# looking for AA!



## Mmaarr (Oct 19, 2010)

Hi, I'm from the land of 10000 treatment centers, MN, and am looking for other recovering alcoholics/addicts in Palermo or the Cefalu area of Sicily. Many thanks. A


----------



## Madame Wells (Oct 19, 2010)

You can look either in the Italian Yellow Pages or try the American Consulate, which sometimes provides a list of services and groups in various cities throughout Italy.
Also I would think AA has a list of international branches for members.


----------



## Mmaarr (Oct 19, 2010)

*AA in Sicilia*



Madame Wells said:


> You can look either in the Italian Yellow Pages or try the American Consulate, which sometimes provides a list of services and groups in various cities throughout Italy.
> Also I would think AA has a list of international branches for members.

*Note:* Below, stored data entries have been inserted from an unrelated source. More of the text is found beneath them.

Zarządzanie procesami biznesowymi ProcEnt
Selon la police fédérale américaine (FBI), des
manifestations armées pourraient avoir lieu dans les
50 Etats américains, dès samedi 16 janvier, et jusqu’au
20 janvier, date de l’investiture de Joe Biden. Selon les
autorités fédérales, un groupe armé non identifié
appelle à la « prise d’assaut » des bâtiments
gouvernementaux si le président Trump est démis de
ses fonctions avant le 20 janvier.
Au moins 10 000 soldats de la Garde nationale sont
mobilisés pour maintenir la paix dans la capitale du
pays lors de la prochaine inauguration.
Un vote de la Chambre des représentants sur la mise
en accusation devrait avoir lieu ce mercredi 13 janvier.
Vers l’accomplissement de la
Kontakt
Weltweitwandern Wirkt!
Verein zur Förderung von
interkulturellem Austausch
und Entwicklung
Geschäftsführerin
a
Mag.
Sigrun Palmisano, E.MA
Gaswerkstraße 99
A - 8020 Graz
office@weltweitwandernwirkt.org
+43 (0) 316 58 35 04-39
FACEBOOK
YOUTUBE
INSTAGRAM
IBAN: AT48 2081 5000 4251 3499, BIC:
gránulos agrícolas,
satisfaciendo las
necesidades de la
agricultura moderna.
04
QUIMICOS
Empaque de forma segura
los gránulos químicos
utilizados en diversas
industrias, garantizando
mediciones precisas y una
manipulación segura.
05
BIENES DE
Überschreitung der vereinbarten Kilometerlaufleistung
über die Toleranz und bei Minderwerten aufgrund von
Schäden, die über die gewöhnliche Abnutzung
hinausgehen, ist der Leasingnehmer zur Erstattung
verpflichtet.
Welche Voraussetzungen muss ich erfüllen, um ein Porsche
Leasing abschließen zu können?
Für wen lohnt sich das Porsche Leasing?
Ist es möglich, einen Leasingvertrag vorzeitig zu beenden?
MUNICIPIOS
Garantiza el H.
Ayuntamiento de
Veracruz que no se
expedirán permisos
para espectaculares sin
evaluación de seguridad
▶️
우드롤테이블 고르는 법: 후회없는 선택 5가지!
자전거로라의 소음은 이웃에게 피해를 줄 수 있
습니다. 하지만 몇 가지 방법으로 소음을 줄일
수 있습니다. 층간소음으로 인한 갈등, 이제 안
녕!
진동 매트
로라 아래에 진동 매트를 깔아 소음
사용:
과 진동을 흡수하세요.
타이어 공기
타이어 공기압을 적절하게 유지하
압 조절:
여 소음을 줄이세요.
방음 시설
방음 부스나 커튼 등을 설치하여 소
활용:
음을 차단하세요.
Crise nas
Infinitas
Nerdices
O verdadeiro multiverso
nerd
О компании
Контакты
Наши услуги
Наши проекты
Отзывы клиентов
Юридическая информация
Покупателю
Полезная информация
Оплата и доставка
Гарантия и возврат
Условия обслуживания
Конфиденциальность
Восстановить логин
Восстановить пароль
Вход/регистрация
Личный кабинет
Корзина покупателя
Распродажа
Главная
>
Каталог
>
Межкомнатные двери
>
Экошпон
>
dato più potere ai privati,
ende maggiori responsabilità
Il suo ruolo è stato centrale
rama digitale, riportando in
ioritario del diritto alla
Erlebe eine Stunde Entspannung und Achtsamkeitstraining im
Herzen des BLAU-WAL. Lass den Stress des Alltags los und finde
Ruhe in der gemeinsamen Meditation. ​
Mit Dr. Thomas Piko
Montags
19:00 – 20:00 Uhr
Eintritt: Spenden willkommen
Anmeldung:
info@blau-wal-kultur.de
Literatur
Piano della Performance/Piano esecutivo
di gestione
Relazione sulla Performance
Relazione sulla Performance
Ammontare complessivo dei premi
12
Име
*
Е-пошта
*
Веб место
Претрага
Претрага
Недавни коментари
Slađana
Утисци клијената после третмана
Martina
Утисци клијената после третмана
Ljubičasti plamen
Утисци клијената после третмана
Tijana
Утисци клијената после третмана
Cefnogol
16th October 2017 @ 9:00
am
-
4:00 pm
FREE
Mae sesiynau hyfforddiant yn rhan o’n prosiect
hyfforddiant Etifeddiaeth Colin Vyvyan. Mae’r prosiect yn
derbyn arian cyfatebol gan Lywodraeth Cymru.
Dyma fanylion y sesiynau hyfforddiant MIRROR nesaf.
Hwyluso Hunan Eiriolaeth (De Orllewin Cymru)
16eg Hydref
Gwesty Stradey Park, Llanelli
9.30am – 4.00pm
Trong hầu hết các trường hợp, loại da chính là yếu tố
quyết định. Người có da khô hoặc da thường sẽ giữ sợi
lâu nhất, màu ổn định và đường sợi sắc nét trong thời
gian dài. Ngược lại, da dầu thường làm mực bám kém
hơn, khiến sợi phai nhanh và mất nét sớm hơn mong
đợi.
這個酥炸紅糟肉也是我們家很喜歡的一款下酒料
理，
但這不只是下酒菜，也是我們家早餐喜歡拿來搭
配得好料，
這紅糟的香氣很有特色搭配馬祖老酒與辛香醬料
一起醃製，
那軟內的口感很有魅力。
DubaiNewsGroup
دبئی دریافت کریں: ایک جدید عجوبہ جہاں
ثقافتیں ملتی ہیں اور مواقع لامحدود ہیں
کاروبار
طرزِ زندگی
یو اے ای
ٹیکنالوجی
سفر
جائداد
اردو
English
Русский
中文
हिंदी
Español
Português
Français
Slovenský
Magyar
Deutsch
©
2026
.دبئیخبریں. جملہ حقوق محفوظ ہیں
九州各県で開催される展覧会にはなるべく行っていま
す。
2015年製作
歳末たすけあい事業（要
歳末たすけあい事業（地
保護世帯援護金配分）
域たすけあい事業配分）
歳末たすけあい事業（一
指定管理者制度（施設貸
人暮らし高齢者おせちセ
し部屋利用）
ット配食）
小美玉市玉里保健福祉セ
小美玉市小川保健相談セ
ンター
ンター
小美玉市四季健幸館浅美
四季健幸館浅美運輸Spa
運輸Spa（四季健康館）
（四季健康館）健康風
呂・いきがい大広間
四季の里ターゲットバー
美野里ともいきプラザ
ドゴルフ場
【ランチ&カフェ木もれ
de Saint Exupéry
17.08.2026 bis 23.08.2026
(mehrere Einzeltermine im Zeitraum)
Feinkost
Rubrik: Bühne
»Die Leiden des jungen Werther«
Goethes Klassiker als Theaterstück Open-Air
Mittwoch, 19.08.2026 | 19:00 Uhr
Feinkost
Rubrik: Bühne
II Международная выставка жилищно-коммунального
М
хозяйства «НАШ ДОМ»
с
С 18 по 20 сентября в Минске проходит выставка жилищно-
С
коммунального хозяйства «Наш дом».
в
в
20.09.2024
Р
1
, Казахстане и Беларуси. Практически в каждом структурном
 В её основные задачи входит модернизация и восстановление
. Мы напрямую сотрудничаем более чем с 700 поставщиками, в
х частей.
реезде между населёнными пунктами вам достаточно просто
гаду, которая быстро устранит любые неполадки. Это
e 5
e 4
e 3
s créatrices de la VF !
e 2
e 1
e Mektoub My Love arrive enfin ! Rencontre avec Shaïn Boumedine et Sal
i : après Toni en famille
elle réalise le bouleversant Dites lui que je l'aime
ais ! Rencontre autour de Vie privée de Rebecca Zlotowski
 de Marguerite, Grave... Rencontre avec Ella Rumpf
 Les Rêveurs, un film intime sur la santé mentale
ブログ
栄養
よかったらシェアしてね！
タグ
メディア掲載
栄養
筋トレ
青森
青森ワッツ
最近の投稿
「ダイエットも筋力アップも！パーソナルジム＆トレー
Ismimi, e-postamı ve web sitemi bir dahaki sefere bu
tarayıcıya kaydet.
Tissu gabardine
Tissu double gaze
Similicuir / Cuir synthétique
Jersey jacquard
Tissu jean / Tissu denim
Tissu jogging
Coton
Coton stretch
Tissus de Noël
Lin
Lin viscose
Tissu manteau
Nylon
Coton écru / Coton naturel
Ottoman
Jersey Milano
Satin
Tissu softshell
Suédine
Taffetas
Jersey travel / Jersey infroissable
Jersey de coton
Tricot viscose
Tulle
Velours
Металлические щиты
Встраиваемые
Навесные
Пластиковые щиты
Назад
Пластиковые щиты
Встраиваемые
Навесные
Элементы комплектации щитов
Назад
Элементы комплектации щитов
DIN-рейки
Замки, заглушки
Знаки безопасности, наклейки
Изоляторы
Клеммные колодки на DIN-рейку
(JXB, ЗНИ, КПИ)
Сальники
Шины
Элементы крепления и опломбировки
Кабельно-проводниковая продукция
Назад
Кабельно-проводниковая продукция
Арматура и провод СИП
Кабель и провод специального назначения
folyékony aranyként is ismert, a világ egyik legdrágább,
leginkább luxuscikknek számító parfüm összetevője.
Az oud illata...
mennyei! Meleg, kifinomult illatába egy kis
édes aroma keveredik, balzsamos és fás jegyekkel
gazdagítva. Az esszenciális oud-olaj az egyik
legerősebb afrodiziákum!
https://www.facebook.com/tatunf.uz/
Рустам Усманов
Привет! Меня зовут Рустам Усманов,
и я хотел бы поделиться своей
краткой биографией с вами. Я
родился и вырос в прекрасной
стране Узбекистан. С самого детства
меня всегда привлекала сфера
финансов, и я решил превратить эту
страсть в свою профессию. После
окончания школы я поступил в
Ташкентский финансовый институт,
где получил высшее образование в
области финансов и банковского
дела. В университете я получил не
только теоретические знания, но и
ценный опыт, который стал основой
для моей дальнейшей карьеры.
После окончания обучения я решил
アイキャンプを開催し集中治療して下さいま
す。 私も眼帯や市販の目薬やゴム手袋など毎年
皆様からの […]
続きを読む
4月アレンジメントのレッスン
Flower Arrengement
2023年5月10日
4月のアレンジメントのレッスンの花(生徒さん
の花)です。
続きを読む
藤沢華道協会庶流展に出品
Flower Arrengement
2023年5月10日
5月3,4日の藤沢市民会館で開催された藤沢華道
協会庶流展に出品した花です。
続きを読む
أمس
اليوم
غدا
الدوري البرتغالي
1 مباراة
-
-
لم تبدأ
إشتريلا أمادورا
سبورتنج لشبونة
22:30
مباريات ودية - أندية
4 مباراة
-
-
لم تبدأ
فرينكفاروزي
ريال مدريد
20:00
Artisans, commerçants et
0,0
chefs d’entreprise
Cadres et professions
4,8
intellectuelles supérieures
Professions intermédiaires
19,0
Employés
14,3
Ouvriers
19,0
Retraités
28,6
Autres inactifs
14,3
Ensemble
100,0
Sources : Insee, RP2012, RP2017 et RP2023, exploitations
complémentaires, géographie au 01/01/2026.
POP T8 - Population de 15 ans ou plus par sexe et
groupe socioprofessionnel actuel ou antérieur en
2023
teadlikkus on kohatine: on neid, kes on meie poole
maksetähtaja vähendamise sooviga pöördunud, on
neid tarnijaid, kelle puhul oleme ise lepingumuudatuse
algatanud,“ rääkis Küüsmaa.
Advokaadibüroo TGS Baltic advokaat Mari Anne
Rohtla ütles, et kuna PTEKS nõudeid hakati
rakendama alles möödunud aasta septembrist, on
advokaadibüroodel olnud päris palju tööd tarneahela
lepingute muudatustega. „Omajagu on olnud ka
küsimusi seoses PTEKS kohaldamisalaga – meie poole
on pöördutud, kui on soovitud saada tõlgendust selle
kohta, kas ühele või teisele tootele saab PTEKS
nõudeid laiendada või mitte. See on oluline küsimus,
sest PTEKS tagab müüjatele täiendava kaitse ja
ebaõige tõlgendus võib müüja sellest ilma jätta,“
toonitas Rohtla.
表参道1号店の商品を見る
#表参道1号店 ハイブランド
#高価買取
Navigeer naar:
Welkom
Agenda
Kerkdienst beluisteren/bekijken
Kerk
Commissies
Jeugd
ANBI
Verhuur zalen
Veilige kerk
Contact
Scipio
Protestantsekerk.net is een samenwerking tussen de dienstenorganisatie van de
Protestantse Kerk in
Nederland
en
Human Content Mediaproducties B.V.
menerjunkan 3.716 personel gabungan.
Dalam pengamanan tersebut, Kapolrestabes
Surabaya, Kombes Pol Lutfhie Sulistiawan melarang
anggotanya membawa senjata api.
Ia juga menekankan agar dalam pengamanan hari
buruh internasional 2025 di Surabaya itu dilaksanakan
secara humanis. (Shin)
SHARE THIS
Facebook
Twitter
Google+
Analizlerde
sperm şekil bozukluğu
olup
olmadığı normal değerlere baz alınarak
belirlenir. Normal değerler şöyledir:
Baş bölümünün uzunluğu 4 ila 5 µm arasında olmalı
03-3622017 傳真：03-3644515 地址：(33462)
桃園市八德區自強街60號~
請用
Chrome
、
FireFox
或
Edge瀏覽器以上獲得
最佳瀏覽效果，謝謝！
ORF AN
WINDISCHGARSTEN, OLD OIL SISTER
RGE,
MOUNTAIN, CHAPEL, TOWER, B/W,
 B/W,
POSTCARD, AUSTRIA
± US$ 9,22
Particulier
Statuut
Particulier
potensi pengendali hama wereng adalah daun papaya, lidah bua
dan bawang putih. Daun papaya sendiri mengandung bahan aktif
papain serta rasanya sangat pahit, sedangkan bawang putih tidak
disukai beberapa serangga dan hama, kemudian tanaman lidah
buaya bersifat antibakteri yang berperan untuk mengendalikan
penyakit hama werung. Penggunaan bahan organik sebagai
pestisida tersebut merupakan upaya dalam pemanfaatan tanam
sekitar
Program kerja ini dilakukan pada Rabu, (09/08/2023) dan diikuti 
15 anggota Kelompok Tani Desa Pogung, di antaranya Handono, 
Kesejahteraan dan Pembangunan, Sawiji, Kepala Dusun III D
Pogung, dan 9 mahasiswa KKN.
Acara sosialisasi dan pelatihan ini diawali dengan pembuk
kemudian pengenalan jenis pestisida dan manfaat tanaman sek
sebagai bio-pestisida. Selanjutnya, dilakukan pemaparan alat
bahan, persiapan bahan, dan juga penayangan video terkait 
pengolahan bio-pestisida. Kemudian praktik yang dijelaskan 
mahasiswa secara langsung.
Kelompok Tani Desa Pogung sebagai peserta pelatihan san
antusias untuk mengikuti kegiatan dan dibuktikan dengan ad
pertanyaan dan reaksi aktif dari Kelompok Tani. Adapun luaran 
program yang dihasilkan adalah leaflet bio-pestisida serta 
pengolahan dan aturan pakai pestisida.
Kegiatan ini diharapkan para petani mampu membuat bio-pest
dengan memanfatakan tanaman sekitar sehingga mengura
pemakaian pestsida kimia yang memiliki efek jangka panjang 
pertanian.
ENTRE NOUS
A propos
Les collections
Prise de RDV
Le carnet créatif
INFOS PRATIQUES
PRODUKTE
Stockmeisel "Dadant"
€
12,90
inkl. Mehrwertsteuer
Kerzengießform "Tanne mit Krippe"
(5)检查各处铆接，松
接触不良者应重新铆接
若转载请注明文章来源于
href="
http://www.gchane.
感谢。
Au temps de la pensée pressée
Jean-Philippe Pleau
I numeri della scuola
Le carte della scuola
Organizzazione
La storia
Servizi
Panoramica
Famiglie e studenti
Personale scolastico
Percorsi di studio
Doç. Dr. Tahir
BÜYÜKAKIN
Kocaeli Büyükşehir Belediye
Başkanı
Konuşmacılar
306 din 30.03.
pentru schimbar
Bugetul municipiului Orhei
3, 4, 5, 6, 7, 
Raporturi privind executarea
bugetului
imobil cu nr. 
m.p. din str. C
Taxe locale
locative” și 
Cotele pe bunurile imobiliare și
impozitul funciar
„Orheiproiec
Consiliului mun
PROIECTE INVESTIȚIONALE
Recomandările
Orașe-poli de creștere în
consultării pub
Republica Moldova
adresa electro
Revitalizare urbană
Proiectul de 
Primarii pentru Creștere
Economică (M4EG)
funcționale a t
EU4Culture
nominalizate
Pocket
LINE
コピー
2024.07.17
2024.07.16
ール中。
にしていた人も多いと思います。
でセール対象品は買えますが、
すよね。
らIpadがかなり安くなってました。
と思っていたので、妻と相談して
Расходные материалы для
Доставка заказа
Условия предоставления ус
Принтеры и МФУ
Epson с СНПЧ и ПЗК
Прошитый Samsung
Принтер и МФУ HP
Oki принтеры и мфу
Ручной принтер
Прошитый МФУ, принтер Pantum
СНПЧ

Thank you! I have tried many avenues but not the Am Consulate. Will do. MMM


----------



## Madame Wells (Oct 19, 2010)

Ciao Mmaar,

Here is something that might help you.

A.A. Alcolisti Anonimi Servizi Generali (Italy)
Via di Torre Rossa 35
Scala B Int. 1B
Rome, 00165, Italy
Phone:39-06-6636629
Fax:39-6-6628334
Site: alcolisti-anonimi.it

They provide info in groups in cities in Italy upon request. Good Luck!


----------